**Try it:**
Look below for the line containing "propose le click-and-collect" and the line containing "VandB a initié"; repeat exactly those two lines and all lines between them, and nothing else.

+++

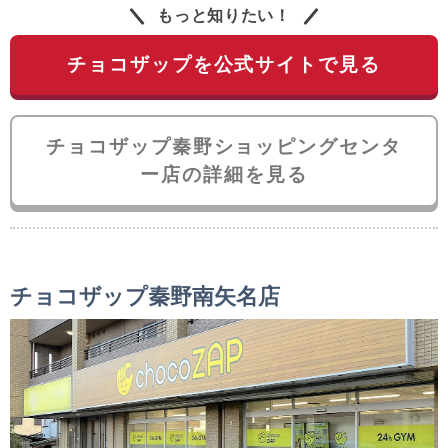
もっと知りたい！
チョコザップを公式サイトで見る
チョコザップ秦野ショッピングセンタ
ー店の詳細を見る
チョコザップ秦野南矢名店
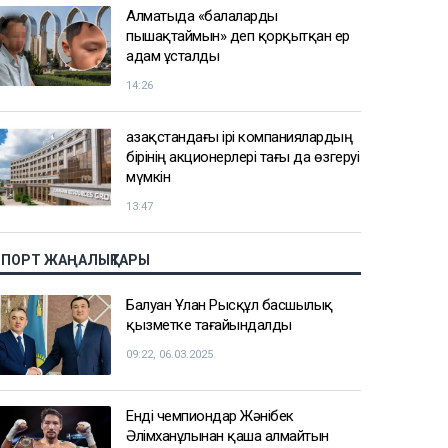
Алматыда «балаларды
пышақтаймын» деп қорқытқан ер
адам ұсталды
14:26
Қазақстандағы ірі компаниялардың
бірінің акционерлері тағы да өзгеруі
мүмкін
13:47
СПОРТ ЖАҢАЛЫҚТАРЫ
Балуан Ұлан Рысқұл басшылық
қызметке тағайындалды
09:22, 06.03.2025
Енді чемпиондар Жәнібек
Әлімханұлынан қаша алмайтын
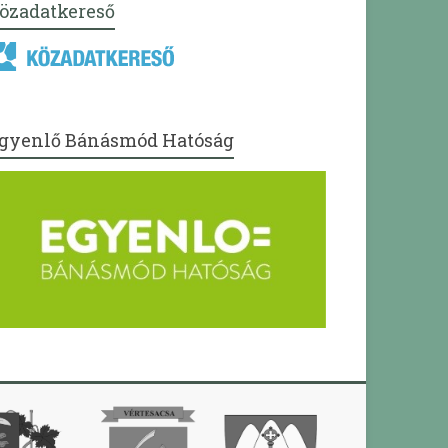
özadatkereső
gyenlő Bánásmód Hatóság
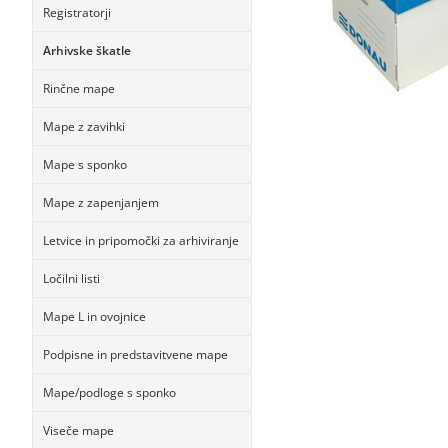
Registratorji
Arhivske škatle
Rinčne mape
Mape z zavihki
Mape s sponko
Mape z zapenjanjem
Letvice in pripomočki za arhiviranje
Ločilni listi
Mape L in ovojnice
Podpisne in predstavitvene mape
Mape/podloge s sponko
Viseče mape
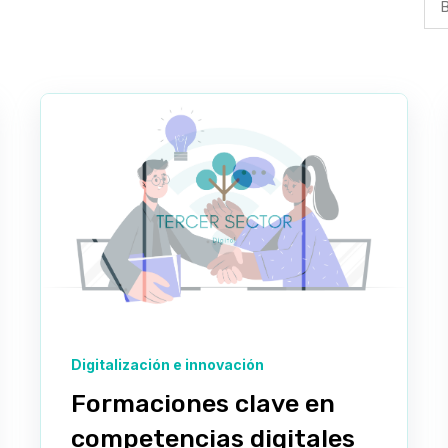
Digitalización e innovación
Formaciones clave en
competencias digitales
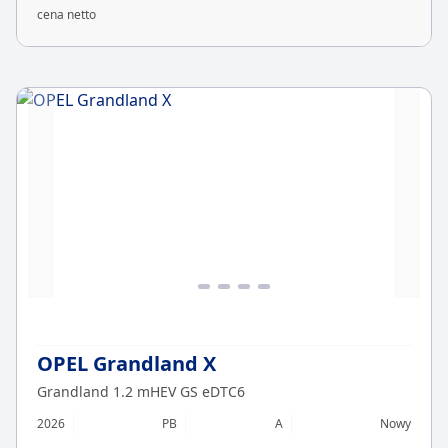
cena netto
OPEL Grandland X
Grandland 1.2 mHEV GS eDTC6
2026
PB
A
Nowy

+++

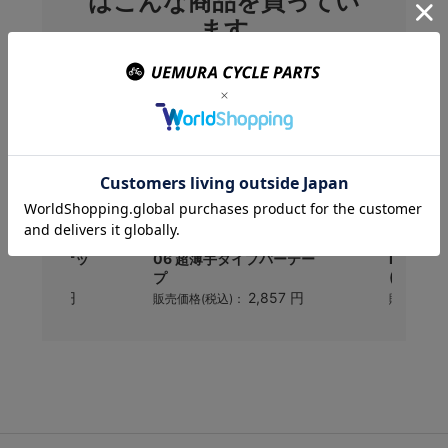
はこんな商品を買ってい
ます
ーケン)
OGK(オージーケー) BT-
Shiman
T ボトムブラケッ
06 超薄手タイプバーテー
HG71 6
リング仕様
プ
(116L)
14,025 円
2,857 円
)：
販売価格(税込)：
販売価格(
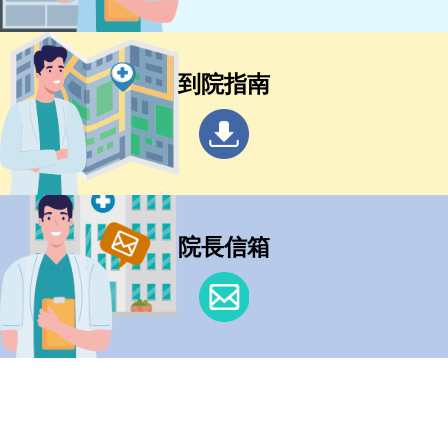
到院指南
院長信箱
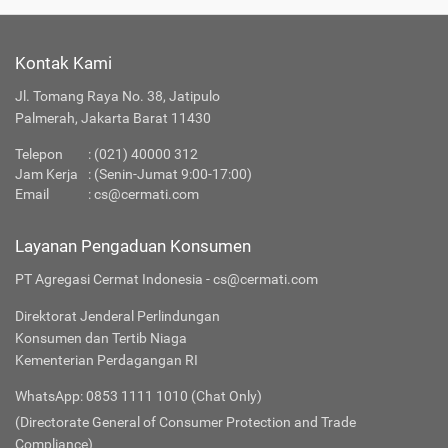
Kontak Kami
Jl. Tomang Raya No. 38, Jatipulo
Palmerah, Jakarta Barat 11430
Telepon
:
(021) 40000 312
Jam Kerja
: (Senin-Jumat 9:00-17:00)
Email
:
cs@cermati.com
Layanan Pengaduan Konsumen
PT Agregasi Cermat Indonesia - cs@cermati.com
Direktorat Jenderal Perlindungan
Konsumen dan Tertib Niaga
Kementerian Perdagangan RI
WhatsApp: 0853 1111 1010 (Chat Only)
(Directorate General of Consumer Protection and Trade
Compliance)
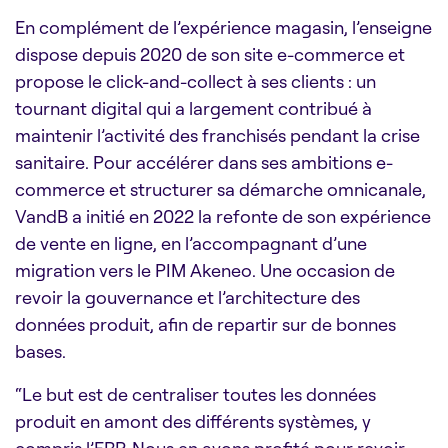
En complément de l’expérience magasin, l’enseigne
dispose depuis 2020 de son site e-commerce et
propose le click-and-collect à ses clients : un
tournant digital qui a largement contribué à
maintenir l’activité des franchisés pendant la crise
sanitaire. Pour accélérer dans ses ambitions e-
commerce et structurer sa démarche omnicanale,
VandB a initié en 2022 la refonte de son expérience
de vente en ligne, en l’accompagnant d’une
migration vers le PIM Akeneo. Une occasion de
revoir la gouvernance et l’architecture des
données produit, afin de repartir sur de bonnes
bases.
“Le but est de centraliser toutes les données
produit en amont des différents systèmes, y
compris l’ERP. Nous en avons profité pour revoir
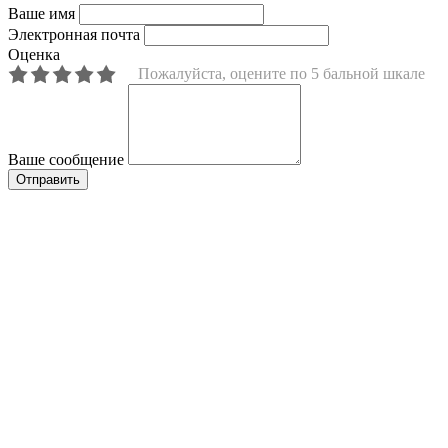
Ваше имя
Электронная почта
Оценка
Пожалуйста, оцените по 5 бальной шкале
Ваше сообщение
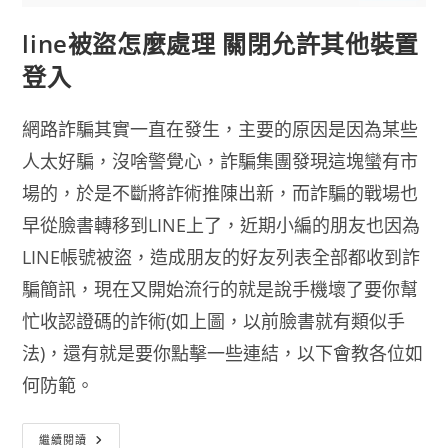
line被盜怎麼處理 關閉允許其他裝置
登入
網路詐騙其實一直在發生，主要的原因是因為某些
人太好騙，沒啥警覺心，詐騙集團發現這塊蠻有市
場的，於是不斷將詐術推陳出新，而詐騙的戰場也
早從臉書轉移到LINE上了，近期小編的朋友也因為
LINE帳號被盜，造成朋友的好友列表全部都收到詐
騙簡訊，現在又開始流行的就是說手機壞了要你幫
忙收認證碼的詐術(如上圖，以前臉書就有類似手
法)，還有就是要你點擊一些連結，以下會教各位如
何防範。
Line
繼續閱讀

+++

**Reply:**
propose le click-and-collect à ses clients : un
tournant digital qui a largement contribué à
maintenir l’activité des franchisés pendant la crise
sanitaire. Pour accélérer dans ses ambitions e-
commerce et structurer sa démarche omnicanale,
VandB a initié en 2022 la refonte de son expérience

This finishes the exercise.